Manusia di Balik Budaya Digital

Ada tiga pokok penting dari uraian di atas. Pertama, dunia digital sulit untuk dipisahkan dari kehidupan manusia. Hampir semua sendi kehidupan manusia dan bisnis memanfaatkan keunggulan digital. Kedua, transformasi digital adalah pintu masuk terjadinya perubahan. Ketiga, Manusia sebagai agen perubahan dalam budaya digital. Keunggulan digital telah menjadi kekuatan baru yang memungkinkan terjadinya kolaborasi, fleksibilitas dan profit sharing. Konsekuensinya adalah dengan melakukan perubahan yang bahkan secara radikal terkait proses bisnis, model bisnis dan bahkan melakukan investasi teknologi baru.
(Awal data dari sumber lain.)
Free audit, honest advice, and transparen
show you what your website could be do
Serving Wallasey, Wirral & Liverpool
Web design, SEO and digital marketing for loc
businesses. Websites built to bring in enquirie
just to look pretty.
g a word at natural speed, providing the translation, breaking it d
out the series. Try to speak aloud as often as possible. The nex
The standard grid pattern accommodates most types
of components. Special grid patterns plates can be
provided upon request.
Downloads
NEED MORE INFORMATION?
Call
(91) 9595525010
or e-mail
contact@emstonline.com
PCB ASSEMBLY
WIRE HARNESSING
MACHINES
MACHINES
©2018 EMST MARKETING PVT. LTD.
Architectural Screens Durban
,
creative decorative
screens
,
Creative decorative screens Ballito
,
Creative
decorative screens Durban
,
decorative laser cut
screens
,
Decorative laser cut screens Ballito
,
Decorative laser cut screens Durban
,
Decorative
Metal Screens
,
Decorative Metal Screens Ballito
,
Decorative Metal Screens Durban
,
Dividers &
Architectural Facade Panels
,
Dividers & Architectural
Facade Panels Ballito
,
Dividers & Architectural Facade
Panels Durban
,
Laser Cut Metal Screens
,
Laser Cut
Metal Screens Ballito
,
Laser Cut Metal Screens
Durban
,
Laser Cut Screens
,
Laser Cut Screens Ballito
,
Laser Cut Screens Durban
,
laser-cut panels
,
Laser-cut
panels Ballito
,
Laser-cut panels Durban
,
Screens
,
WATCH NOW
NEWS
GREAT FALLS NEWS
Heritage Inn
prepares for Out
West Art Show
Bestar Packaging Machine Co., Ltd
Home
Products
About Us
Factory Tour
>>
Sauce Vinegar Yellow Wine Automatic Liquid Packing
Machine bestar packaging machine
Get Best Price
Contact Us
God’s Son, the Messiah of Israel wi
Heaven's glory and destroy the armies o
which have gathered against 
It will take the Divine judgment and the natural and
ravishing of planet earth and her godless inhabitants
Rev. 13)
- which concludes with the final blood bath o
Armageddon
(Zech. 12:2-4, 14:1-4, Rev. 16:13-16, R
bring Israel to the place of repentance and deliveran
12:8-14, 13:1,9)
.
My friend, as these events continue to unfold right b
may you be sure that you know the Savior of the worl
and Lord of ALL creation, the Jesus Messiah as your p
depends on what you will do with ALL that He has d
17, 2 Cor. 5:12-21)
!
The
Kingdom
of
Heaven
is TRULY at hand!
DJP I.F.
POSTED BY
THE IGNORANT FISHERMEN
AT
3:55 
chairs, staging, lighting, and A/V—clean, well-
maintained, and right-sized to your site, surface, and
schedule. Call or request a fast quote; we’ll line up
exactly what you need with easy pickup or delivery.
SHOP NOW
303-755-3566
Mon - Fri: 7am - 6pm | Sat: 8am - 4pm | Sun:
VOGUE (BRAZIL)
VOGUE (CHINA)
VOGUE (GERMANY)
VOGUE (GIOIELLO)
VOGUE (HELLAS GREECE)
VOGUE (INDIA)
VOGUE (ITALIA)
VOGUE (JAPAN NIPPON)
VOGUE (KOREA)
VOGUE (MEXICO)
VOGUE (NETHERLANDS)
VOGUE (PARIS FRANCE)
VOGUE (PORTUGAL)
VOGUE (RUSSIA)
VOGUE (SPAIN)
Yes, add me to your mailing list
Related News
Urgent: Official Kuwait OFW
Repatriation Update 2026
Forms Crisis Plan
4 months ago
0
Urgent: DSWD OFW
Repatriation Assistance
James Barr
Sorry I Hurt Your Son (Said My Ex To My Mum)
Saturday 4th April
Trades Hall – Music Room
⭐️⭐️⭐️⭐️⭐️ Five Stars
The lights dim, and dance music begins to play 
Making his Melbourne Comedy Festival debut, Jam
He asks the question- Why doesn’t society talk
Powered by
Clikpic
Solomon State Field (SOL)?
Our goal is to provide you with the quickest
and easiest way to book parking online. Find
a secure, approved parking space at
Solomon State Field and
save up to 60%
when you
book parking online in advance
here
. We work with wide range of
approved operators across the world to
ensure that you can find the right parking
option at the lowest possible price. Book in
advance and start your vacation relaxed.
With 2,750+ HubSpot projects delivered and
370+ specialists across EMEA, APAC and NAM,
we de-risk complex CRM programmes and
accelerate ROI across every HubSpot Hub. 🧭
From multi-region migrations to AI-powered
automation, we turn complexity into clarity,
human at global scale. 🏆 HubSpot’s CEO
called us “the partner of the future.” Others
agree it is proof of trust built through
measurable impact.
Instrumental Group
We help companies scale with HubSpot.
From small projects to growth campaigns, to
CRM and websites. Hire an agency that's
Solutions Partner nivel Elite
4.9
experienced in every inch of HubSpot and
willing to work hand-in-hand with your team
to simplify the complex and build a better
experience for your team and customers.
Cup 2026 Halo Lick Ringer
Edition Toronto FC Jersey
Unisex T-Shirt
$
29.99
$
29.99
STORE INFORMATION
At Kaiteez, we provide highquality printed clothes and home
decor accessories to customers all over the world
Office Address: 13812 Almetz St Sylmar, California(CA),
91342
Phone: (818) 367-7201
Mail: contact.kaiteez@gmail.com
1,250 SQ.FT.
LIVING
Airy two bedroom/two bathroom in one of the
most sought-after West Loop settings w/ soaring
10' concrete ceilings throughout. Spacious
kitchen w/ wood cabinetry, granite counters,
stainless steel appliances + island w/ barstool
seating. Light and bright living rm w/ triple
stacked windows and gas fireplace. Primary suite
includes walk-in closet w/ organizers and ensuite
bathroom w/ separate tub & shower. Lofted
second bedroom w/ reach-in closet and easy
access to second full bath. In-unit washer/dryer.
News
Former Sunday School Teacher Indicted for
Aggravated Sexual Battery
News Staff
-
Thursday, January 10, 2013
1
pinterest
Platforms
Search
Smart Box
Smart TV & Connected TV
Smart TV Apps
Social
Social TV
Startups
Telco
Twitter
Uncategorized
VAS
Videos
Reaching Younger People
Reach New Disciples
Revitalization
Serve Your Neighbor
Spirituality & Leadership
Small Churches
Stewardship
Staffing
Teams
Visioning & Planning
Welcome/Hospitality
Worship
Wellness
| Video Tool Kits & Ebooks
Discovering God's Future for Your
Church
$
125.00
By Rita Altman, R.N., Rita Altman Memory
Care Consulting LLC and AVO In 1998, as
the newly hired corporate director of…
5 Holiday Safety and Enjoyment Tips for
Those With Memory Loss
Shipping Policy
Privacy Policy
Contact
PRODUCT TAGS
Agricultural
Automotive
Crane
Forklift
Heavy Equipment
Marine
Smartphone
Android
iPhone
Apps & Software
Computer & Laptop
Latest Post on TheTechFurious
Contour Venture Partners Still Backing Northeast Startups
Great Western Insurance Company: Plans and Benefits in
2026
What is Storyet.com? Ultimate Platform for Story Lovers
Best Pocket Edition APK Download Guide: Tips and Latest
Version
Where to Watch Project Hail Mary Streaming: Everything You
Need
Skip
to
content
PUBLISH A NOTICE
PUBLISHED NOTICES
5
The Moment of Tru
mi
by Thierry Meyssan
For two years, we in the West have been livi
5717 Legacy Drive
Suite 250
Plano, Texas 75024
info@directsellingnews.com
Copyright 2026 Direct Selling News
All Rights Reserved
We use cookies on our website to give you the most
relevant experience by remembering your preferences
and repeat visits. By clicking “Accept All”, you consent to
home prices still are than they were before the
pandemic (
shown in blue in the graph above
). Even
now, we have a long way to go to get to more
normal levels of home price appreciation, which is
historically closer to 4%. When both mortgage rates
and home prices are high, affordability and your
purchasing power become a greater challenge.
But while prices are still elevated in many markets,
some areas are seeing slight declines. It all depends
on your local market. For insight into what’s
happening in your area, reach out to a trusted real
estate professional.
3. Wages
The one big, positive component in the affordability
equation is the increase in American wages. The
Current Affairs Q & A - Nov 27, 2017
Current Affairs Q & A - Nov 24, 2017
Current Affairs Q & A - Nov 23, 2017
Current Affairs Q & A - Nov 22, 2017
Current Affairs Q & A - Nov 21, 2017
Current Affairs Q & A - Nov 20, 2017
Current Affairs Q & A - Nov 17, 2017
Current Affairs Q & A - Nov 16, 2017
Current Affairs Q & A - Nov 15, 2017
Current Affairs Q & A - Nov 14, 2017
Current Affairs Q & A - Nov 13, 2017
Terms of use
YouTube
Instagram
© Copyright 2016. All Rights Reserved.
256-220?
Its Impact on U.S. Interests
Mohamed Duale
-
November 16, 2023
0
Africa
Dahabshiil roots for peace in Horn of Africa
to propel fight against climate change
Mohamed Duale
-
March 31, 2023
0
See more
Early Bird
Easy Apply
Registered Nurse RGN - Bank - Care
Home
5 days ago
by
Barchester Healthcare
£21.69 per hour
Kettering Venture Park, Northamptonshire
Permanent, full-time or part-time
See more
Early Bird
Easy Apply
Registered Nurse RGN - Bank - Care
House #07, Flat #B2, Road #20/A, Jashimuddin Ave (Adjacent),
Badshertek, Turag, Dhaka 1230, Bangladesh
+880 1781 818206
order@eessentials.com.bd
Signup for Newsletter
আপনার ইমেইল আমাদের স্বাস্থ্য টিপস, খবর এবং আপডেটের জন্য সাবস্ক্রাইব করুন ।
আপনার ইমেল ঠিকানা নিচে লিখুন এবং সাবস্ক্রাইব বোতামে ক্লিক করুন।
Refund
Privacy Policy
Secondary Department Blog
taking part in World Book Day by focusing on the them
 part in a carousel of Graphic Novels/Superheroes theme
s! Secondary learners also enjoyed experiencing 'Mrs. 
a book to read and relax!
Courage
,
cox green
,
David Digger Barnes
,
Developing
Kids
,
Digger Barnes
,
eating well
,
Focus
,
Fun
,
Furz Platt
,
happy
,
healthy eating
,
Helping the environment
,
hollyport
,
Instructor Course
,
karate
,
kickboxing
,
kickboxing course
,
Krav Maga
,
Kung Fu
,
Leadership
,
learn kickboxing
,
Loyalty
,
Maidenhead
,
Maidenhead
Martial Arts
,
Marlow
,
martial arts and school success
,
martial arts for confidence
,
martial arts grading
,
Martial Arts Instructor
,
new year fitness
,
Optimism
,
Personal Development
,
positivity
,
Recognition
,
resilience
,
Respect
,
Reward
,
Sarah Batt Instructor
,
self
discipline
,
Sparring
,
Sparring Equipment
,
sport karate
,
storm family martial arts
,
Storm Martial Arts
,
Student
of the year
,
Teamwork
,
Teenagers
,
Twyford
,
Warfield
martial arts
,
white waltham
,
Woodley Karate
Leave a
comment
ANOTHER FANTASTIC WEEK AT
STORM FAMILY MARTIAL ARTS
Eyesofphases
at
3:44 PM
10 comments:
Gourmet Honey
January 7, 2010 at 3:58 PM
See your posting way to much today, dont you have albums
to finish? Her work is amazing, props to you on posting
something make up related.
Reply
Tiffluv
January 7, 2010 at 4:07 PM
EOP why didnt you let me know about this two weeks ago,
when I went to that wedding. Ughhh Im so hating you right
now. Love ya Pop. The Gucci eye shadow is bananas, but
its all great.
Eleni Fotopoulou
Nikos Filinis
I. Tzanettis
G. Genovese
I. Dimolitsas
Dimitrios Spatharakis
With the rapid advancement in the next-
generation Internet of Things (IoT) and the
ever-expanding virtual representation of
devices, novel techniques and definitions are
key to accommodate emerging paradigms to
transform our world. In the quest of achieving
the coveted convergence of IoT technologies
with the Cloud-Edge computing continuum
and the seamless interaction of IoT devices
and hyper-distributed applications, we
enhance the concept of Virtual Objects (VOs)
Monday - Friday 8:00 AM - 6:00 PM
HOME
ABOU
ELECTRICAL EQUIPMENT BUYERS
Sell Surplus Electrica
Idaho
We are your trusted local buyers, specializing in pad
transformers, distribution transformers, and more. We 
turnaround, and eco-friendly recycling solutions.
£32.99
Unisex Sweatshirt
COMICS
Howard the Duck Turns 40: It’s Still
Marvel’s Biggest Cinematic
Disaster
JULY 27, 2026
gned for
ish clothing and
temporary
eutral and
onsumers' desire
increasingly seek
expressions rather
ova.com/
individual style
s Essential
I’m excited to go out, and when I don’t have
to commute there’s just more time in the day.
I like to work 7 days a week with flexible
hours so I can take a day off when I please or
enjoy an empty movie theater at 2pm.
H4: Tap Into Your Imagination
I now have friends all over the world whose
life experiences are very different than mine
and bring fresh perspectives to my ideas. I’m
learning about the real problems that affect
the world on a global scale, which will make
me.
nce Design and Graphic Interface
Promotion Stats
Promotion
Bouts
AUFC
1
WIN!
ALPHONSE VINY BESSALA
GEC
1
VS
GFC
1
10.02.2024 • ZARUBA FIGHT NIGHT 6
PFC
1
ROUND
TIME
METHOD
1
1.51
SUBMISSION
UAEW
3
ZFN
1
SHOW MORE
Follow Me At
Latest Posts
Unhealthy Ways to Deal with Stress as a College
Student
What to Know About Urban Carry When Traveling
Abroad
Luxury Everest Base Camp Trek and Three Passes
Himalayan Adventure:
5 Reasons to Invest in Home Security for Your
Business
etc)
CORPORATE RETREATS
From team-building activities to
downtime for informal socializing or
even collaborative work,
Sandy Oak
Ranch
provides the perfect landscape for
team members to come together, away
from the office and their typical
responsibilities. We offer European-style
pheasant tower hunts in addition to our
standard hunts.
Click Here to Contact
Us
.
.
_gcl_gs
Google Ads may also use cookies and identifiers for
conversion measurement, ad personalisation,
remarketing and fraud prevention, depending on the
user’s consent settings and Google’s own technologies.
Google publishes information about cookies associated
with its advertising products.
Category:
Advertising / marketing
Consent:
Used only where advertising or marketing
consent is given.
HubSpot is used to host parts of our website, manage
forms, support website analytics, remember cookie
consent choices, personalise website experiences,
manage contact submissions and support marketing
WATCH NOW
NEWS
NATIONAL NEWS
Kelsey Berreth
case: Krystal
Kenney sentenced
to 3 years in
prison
Ketiga point tersebut tentu saling berkaitan satu dengan yang lainnya. Namun demikian, saya menempatkan manusia sebagai faktor yang paling fundamental. Argumentasinya adalah bahwa manusia adalah agen perubahan. Ia harus mengaktualisasikan dirinya dengan membangun harmonisasi dalam bisnis dan organisasi. Ia harus memperkuat kapabilitas digital dan membentuk ekosistem digital yang memadai sehingga budaya digitalpun dapat bertransformasi dalam bisnis dan organisasi. Membangun  budaya digital tentu bukanlah hal yang mudah. Namun yang pasti bahwa transformasi digital menuntut  komitment kuat seorang pemimpin dalam membangun budaya digital. Teknologi senantiasa berdiri di belakang perubahan radikal dan perubahan  yang paling konstan dalam organisasi adalah change the culture.